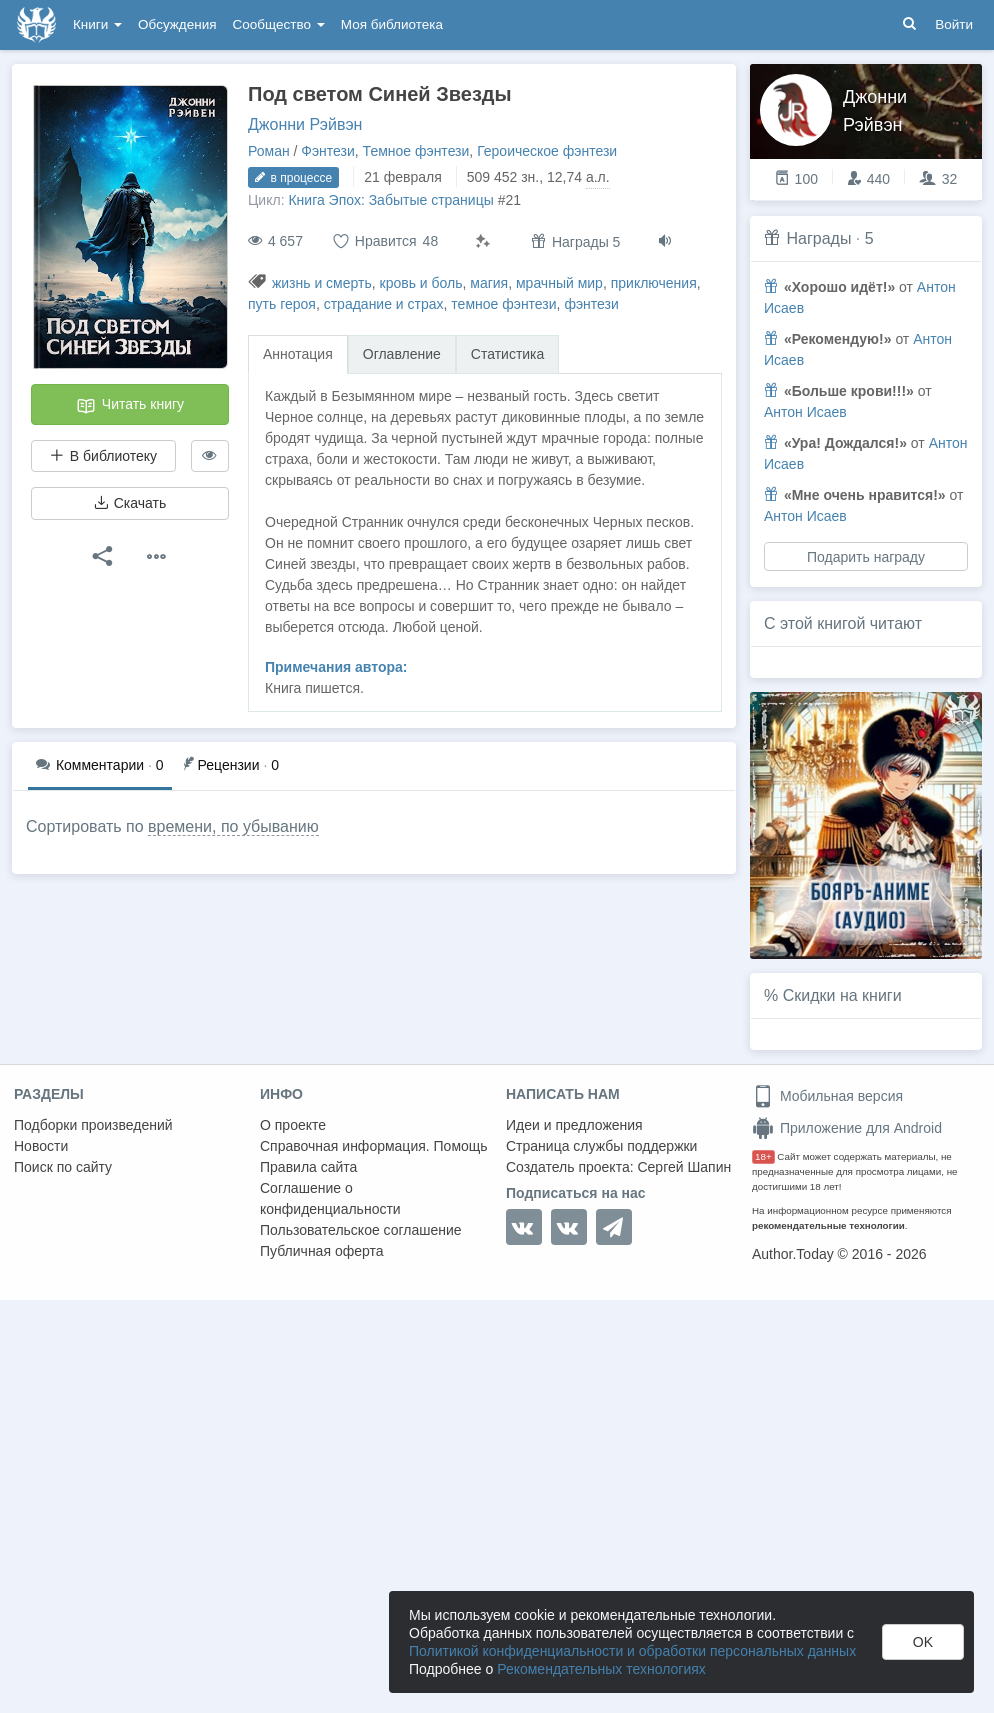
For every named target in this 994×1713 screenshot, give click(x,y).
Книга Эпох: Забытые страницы (390, 200)
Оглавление (402, 354)
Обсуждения (177, 24)
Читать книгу (130, 406)
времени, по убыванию (233, 826)
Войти (954, 24)
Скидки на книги (842, 995)
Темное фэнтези (416, 151)
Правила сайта (308, 1167)
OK (923, 1642)
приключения (654, 283)
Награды (818, 238)
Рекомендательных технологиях (601, 1669)
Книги (97, 24)
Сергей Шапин (684, 1167)
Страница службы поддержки (601, 1146)
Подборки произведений (93, 1125)
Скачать (130, 503)
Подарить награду (866, 557)
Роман (269, 151)
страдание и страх (384, 304)
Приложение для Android (847, 1128)
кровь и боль (421, 283)
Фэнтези (328, 151)
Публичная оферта (322, 1251)
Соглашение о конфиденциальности (330, 1198)
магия (489, 283)
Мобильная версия (827, 1096)
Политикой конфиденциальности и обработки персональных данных (632, 1651)
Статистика (508, 354)
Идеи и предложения (574, 1125)
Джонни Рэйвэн (305, 124)
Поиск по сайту (63, 1167)
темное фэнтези (503, 304)
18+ (763, 1156)
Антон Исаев (805, 412)
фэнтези (591, 304)
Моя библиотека (392, 24)
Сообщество (279, 24)
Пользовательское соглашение (361, 1230)
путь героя (282, 304)
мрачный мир (559, 283)
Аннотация (298, 354)
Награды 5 (575, 241)
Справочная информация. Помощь (374, 1146)
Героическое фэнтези (547, 151)
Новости (41, 1146)
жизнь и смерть (322, 283)
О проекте (293, 1125)
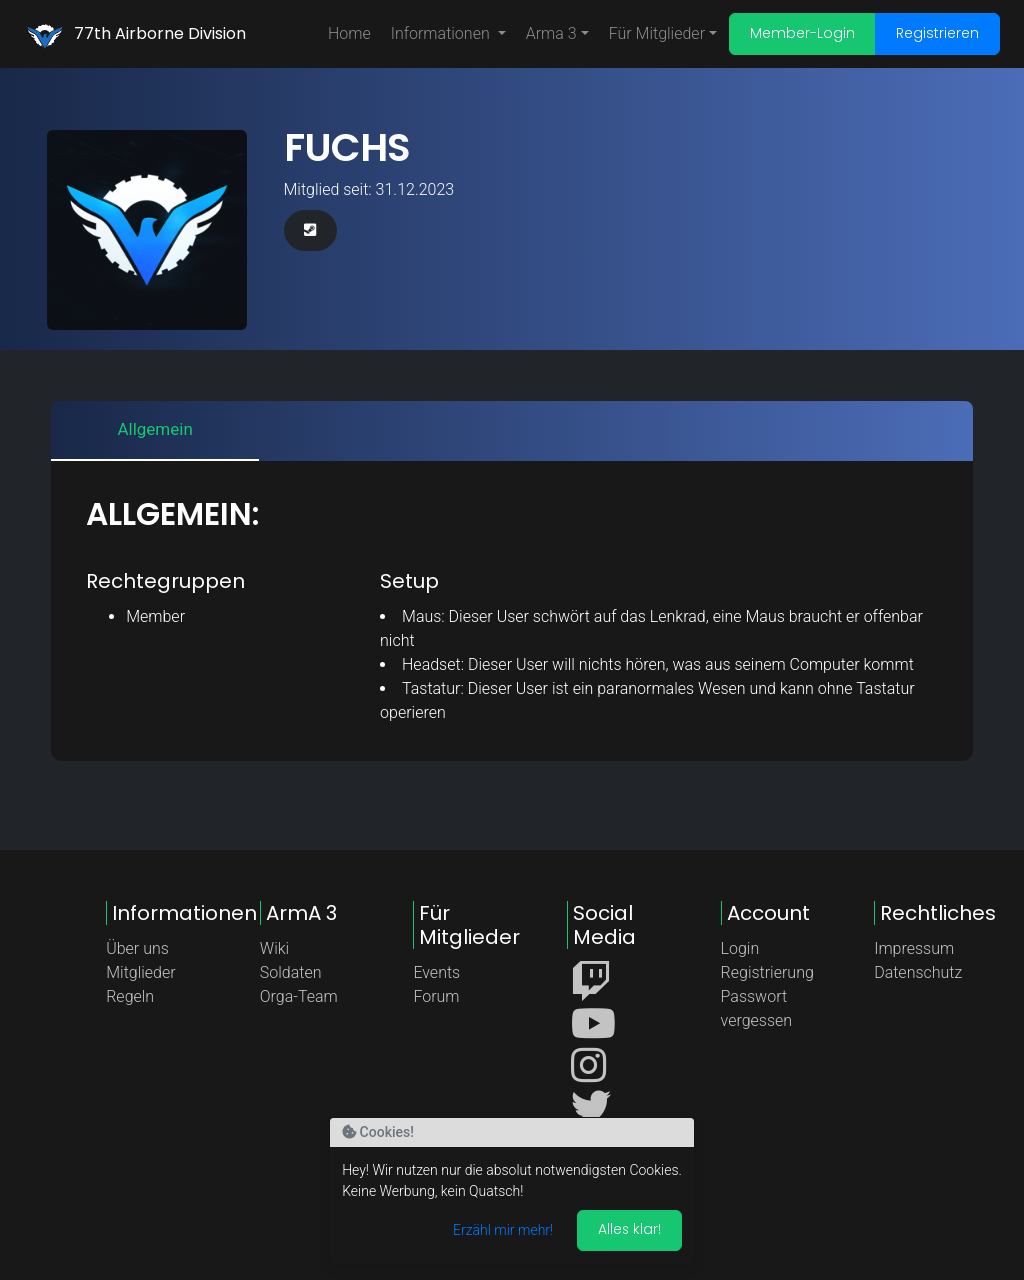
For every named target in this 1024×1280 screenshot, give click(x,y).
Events (436, 972)
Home (349, 33)
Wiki (274, 948)
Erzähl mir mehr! (502, 1230)
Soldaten (291, 972)
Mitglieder (140, 972)
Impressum (914, 948)
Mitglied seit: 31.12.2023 (369, 189)
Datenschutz (918, 972)
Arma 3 (551, 33)
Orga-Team (299, 996)
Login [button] (740, 948)
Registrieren (937, 33)
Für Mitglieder (657, 33)
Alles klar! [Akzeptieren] (629, 1229)
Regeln (130, 996)
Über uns (137, 948)
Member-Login (802, 33)
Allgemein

ABOUT THIS TASK: Whenever the word "screenshot" shows up in a line above, copy that line.

SOLUTION TO THIS TASK:
For every named target in this 994×1713 screenshot, give click(x,y).
For every named target in this 1024×1280 screenshot, give click(x,y).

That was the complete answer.